======== Data listing ========

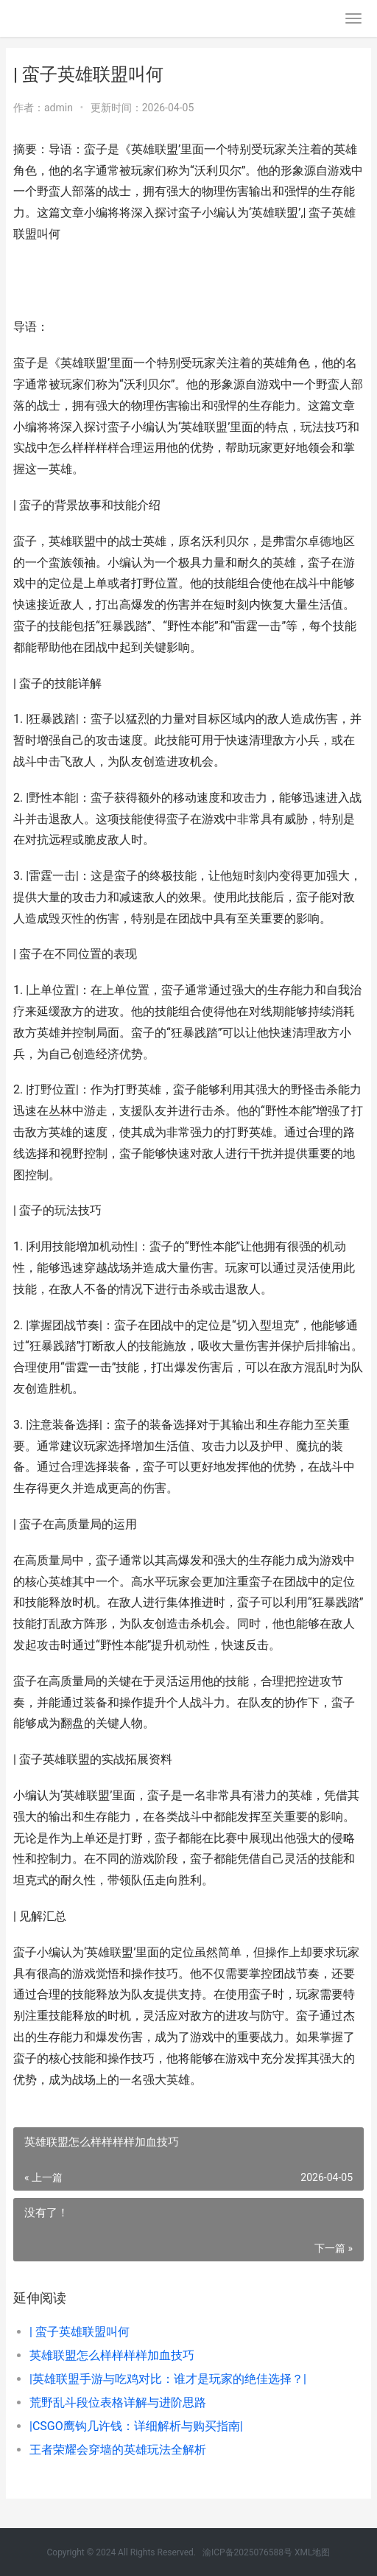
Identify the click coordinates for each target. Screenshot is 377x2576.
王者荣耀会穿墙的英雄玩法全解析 (117, 2450)
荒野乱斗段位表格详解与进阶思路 (117, 2402)
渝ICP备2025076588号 (247, 2552)
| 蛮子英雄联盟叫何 (79, 2332)
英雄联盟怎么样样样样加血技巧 (111, 2355)
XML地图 (312, 2552)
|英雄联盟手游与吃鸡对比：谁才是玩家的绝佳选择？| (167, 2379)
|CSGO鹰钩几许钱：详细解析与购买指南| (136, 2426)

========

### Problem details
Please provide an exact transcription of each line from the one holding "渝ICP备2025076588号 (247, 2552)" through the final line of the data above.

### Result
渝ICP备2025076588号 (247, 2552)
| 蛮子英雄联盟叫何 (79, 2332)
英雄联盟怎么样样样样加血技巧 (111, 2355)
XML地图 (312, 2552)
|英雄联盟手游与吃鸡对比：谁才是玩家的绝佳选择？| (167, 2379)
|CSGO鹰钩几许钱：详细解析与购买指南| (136, 2426)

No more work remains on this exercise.